> [ACTIVITY]: Copy out each line below that has the word "treadmill" in it.

> [DATA FOR THE TASK]:
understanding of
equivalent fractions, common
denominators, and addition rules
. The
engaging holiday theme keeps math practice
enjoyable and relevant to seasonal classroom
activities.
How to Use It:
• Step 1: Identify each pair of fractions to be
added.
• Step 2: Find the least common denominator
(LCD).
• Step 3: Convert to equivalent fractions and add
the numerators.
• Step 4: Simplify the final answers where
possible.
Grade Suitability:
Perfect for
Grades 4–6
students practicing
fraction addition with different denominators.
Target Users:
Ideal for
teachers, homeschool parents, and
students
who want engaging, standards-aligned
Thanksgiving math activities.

---

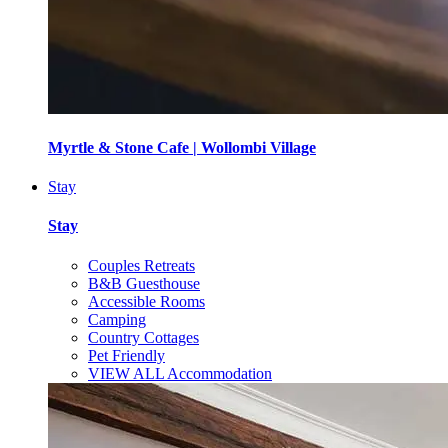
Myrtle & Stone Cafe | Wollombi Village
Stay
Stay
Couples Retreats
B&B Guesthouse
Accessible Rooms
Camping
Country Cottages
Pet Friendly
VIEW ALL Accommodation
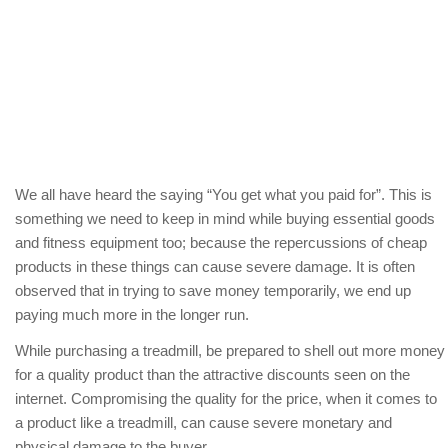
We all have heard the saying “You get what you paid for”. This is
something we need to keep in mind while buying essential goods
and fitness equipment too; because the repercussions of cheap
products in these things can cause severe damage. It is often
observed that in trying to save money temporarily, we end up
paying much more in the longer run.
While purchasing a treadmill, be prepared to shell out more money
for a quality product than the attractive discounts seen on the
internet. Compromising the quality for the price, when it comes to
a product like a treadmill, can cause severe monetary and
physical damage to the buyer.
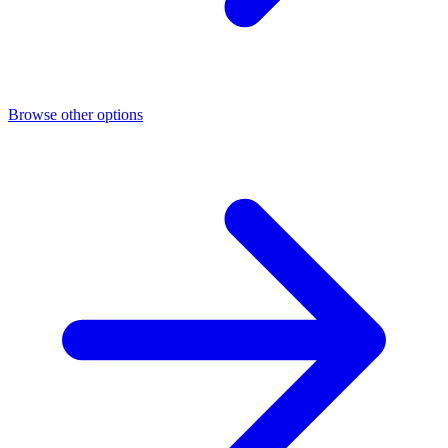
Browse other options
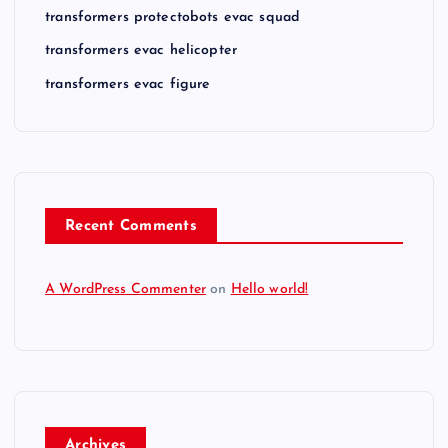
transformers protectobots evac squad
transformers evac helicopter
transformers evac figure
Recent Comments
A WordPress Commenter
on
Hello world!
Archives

> [ANSWER BOX]:
While purchasing a treadmill, be prepared to shell out more money
a product like a treadmill, can cause severe monetary and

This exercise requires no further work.